## To do
These records are to be written out exactly as they read, minus the pictures.

[Collected data]
____
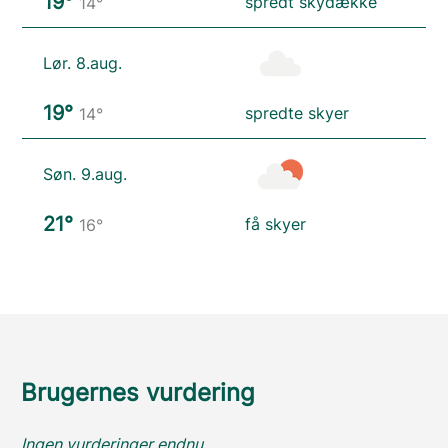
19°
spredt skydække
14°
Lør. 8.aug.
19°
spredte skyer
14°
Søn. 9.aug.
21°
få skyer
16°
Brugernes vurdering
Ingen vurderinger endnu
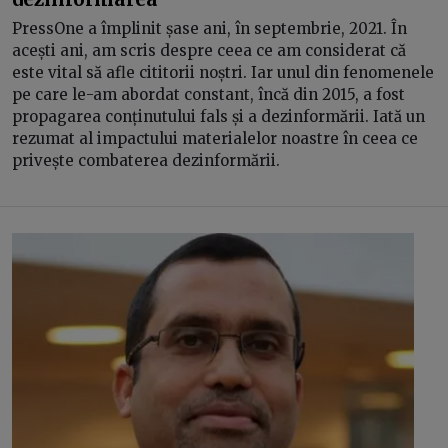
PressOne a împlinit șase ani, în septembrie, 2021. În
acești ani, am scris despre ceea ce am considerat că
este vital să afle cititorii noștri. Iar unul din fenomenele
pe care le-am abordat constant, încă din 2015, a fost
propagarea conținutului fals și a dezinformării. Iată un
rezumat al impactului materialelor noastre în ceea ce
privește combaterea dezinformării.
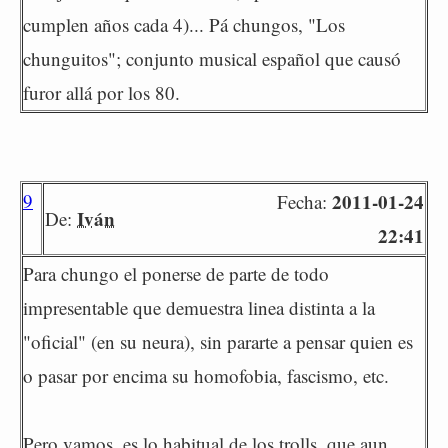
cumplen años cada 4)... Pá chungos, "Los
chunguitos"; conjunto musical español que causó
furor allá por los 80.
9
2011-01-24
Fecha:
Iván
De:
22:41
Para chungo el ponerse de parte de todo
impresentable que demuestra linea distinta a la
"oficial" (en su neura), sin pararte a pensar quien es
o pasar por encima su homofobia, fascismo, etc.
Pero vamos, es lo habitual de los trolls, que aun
____
## Finished task
19°
spredt skydække
14°
Lør. 8.aug.
19°
spredte skyer
14°
Søn. 9.aug.
21°
få skyer
16°
Brugernes vurdering
Ingen vurderinger endnu
PressOne a împlinit șase ani, în septembrie, 2021. În
acești ani, am scris despre ceea ce am considerat că
este vital să afle cititorii noștri. Iar unul din fenomenele
pe care le-am abordat constant, încă din 2015, a fost
propagarea conținutului fals și a dezinformării. Iată un
rezumat al impactului materialelor noastre în ceea ce
privește combaterea dezinformării.
cumplen años cada 4)... Pá chungos, "Los
chunguitos"; conjunto musical español que causó
furor allá por los 80.
9
2011-01-24
Fecha:
Iván
De:
22:41
Para chungo el ponerse de parte de todo
impresentable que demuestra linea distinta a la
"oficial" (en su neura), sin pararte a pensar quien es
o pasar por encima su homofobia, fascismo, etc.
Pero vamos, es lo habitual de los trolls, que aun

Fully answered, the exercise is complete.